Muito se escreveu defendendo que necessitamos de novas idéias no campo da economia. Pensando bem, para o curto prazo essa tese não se sustenta. Em um contexto no qual o setor privado se contrai, o desemprego cresce e se mantém elevado, e, portanto, não se pode esperar vir do consumo ou mesmo do comércio exterior o alívio do crescimento econômico, só resta mesmo uma componente da equação: o gasto público. Essa é a síntese da visão keynesiana.
Há ainda quem defenda ingenuamente aquilo que o laureado economista Paul Krugman denominou criticamente de “fada da confiança”. Bastaria um ajuste fiscal draconiano nas contas públicas dos países em dificuldade e que a confiança retornasse ao mundo dos negócios para que os investimentos deslanchassem naturalmente.
Empresários perceberiam, em algum momento impreciso no tempo, que os preços relativos dos fatores de produção estariam favoráveis ao investimento. A eficiência marginal do capital estaria acima das taxas de juros do mercado e assim se iniciaria um novo ciclo de crescimento e ajustamentos.
Desde a crise de 1929 se reconhece não haver garantias de quando o mercado se recuperaria sozinho. Ademais, esse “longo prazo” seria inaceitável do ponto de vista político, pouco importando se o regime é democrático ou não. Certamente o caso se torna mais explosivo em um ambiente institucional de democracia política.
Ao que indicam os fatos presentes, a eurozona encaminha-se para a desintegração. Nos EUA, os dois partidos que se revezam na presidência mal conseguem estabelecer, como outrora, zonas mínimas de convergência para a política doméstica. Quanto à China, há sérias dúvidas se escapará ilesa da recessão na eurozona e da crise nos EUA. Duvida-se, inclusive, se o seu capitalismo de Estado conseguirá equilibradamente elevar a parcela doméstica do consumo na participação no Produto Interno Bruto.
O Brasil enfrenta esse quadro global de incertezas. Seu Congresso Nacional e os 29 partidos políticos em atividade estão efetivamente debatendo questões dessa natureza? O que estão debatendo as organizações da sociedade civil diretamente e/ou indiretamente afetadas?
Aparentemente, o Ministério da Fazenda e o BC estão antenados com essas e outras questões. O Ministério do Desenvolvimento, por sua vez, mostra-se sensível a questões de política industrial.
Entretanto, nota-se certa desarticulação de medidas e propostas no âmbito do Governo Federal. O PPA 2012-2015, por exemplo, possui como parâmetro cambial um dólar pouco abaixo de R$1,80. Abaixo, portanto, dos R$ 2,30 apontados por The Economist e pelo BIS como patamar de alinhamento cambial.

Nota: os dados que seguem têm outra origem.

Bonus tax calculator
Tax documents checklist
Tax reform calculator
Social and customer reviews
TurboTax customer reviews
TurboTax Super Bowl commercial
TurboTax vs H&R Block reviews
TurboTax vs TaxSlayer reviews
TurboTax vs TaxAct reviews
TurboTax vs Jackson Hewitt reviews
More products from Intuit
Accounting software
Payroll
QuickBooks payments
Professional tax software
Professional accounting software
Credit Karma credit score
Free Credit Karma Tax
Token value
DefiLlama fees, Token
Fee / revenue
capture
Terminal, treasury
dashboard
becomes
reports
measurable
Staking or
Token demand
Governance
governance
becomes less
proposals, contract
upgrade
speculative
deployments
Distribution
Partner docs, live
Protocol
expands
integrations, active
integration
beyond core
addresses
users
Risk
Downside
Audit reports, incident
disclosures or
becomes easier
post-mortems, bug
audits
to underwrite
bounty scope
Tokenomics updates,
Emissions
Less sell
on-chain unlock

Há consequências sociais, políticas e econômicas nessa escolha. Pode-se até esperar utilizar o câmbio apreciado para aliviar eventuais pressões inflacionárias, muito embora essa mesma apreciação cambial derrube as tarifas comerciais praticadas pelo país e as indústrias instaladas expostas à competição externa sintam o peso de tal opção.

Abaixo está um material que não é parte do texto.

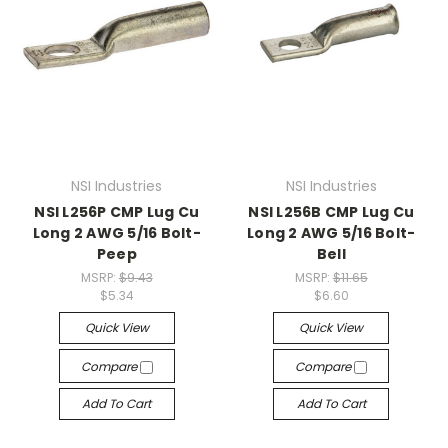
NSI Industries
NSI Industries
NSI L256P CMP Lug Cu
NSI L256B CMP Lug Cu
Long 2 AWG 5/16 Bolt-
Long 2 AWG 5/16 Bolt-
Peep
Bell
MSRP:
$9.43
MSRP:
$11.65
$5.34
$6.60
Quick View
Quick View
Compare
Compare
Add To Cart
Add To Cart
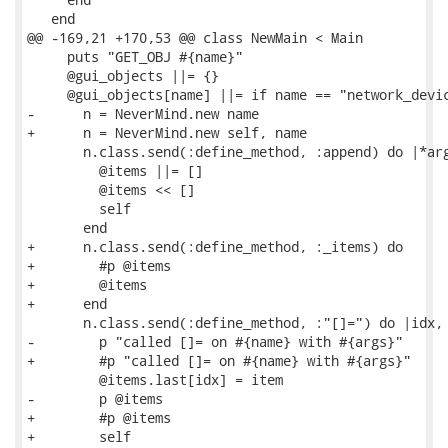
   end

@@ -169,21 +170,53 @@ class NewMain < Main

     puts "GET_OBJ #{name}"

     @gui_objects ||= {}

     @gui_objects[name] ||= if name == "network_devic
-      n = NeverMind.new name

+      n = NeverMind.new self, name

       n.class.send(:define_method, :append) do |*arg
         @items ||= []

         @items << []

         self

       end

+      n.class.send(:define_method, :_items) do

+        #p @items

+        @items

+      end

       n.class.send(:define_method, :"[]=") do |idx, 
-        p "called []= on #{name} with #{args}"

+        #p "called []= on #{name} with #{args}"

         @items.last[idx] = item

-        p @items

+        #p @items

+        self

Interessa efetivamente um Brasil desindustrializado e com 80% de sua população morando em cidades? Revela-se sensato apostar-se novamente em uma estratégia de inserção primário-exportadora mesmo quando se reconhece ser a industrialização o caminho para o desenvolvimento, antes do gradual deslocamento de parcela da força de trabalho para os serviços?

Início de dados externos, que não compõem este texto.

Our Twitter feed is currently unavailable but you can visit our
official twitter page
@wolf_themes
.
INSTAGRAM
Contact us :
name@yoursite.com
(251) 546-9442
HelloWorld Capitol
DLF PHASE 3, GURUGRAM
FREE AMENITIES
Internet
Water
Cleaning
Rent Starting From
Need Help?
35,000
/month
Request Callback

Os debates reformistas no âmbito do G20 e dos fóruns multilaterais de regulação e articulação global estão paralisados, apontando para um caminho perigoso que já se trilhou no passado. Algumas lideranças dessas organizações apostam ilusoriamente na restauração da ordem pré-crise de 2008. Cada país precisará cuidar bem dos seus próprios interesses e não há garantias de que os cenários econômicos e políticos não se deteriorem nos próximos momentos.
Rodrigo L. Medeiros é integrante da World Economics Association (WEA).